Laser printers are now to be found in many offices. Discussion of the emissions from these devices has rumbled on for several years. Ink-jet printers have repeatedly been proposed as an alternative. Ink-jet printers have however been unsuitable for many commercial applications, since their printing speeds were substantially lower than those of laser printers. Since 2014, ink-jet printers have been available that constitute a serious alternative to laser printers. One model for example is able to print 100 pages per minute on one side or 50 pages per minute on both sides. The printouts are permanent in accordance with PTS standards (Papiertechnische Stiftung, Heidenau, formerly BAM) and can therefore be used by solicitors, notaries, etc. Other manufacturers have also entered this market and are now offering ink-jet printers and multi-function devices in the performance class over 30 pages per minute for commercial use.
Before now, the level of emissions from such products was not known. The "Blue Angel" environment mark applies to all types of office equipment with printing function, but was used in the past primarily for the testing of laser printers.
Following a market survey to identify the manufacturers offering ink-jet printers with high printing speeds, one product each from Brother, Epson and Hewlett Packard was procured together with the associated inks.
The inks were first analysed with regard to their chemical composition, particular attention being paid to VVOCs (very volatile organic compounds) and potentially allergenic constituents.
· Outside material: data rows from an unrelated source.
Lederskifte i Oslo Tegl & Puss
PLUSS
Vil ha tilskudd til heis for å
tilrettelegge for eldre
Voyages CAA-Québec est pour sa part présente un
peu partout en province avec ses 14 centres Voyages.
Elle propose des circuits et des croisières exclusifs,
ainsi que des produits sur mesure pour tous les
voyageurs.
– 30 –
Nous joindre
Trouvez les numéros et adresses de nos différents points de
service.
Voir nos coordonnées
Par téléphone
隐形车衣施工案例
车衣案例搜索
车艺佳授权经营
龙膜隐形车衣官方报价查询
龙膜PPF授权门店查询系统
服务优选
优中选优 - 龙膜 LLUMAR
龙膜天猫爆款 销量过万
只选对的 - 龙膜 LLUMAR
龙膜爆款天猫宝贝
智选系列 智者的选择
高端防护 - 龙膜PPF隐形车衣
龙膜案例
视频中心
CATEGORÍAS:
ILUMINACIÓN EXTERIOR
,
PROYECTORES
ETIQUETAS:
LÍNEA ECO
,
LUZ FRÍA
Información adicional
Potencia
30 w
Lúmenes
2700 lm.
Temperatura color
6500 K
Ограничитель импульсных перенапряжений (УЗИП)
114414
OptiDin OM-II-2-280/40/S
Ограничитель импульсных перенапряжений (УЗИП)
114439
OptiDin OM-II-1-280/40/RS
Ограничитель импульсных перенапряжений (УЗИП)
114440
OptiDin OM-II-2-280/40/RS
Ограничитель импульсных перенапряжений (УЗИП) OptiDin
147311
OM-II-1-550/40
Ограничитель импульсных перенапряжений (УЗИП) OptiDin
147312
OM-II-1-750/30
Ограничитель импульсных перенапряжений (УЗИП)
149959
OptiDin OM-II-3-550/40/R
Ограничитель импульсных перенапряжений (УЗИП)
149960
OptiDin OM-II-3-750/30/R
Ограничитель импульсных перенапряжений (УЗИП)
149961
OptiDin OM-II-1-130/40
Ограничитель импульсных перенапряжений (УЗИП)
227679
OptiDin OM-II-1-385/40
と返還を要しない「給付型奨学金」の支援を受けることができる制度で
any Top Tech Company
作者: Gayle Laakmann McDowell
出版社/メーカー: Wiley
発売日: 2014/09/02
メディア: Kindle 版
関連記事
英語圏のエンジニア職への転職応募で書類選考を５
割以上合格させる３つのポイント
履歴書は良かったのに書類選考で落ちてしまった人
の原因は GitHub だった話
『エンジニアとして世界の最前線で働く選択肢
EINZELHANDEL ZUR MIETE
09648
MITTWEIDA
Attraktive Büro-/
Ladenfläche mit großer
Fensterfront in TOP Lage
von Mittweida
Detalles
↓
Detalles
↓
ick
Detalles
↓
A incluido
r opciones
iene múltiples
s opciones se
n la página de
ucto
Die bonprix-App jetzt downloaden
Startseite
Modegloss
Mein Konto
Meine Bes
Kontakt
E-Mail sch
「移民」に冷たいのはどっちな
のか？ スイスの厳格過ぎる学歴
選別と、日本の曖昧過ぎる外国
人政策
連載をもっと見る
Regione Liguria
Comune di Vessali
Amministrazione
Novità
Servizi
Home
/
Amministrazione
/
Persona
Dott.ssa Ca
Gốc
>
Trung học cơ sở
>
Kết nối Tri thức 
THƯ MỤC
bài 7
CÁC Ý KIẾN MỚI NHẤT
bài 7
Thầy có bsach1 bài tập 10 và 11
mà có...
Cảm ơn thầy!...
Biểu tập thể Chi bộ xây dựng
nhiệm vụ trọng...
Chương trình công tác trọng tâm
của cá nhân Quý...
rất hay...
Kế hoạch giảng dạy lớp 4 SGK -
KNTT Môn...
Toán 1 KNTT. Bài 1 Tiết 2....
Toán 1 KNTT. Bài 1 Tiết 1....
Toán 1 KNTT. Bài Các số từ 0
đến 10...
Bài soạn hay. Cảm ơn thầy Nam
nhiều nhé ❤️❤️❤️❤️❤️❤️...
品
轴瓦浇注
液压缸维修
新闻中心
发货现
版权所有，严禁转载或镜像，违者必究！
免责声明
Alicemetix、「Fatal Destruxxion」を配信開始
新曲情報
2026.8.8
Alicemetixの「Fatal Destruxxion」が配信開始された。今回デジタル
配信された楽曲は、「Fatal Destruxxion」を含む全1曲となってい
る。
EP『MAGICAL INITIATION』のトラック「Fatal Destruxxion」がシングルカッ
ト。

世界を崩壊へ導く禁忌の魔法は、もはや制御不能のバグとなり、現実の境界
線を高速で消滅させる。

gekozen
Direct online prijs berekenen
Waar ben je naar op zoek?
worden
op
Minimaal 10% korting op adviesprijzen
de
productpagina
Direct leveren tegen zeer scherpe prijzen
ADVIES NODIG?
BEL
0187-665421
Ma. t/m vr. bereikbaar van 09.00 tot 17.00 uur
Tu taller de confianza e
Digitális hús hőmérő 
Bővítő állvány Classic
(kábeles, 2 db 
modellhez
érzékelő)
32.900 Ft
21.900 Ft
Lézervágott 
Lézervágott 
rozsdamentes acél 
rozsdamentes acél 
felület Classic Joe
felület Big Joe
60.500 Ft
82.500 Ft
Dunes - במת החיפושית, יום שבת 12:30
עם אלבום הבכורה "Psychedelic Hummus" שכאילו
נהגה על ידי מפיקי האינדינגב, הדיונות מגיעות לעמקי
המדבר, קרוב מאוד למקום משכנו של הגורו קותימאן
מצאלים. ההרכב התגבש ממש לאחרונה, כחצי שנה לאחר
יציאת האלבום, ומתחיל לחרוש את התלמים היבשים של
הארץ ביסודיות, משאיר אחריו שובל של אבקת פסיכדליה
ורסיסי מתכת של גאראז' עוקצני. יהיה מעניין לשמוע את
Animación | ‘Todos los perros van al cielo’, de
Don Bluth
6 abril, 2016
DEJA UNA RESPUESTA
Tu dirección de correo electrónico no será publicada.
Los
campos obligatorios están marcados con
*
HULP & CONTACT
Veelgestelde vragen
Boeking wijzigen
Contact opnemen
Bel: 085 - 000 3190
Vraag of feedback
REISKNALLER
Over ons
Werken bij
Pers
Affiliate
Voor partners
The emissions from the ink-jet printers were determined in accordance with the test procedure described in RAL-UZ 171, with supplementary sampling for very volatile solvents (VVOCs), since such solvents were detected in the inks. In order for the VVOC levels to be detected, a new sampling and analysis method first had to be developed.
The emissions from the products were determined in a closed test chamber both during standby and in the printing and post-printing phases; the ozone, dust, UFP, VOC and VVOC emission rates were determined.
As expected, ozone emissions were not detected on any product.
Dust-emission rates from the products of 0.3, 0.5 and 1 mg/h were measured (mean values of three measurements per product); the emission rates are thus substantially below the RAL-UZ 171 test limit value of 4 mg/h.
Ultrafine particle emissions were detected only in very small number concentrations. All printer models tested clearly meet the test requirement of 3.5 × 10exp11 particles/cm³.
VOC emissions (determined as the total volatile organic compounds, TVOC) of 0.3, 0.5 and 2.6 mg/h were measured. All TVOC values are below the test limit values of 10 mg/h (for monochrome printing) and 18 mg/h (for colour printing). The test requirements for benzene (0.05 mg/h) and styrene (1 and 1.8 mg/h for monochrome and colour printing respectively) are also observed.
VVOC emissions in the form of ethanol, acetone and i-propanol were detected. RAL-UZ 171 contains no test requirements for VVOC emissions, as a result of which these emissions cannot currently be evaluated.
As an alternative, the TVVOC and TVOC emissions of each product were added together. The totals were also below the TVOC test requirements.
To conclude, the ink-jet printers studied satisfy the emission requirements of the RAL-UZ 171 standard on the basis of which the Blue Angel mark is awarded, and emit hazardous substances at levels substantially below those from low-emission laser printers. Owing to their high printing speeds, they constitute an alternative to laser printers.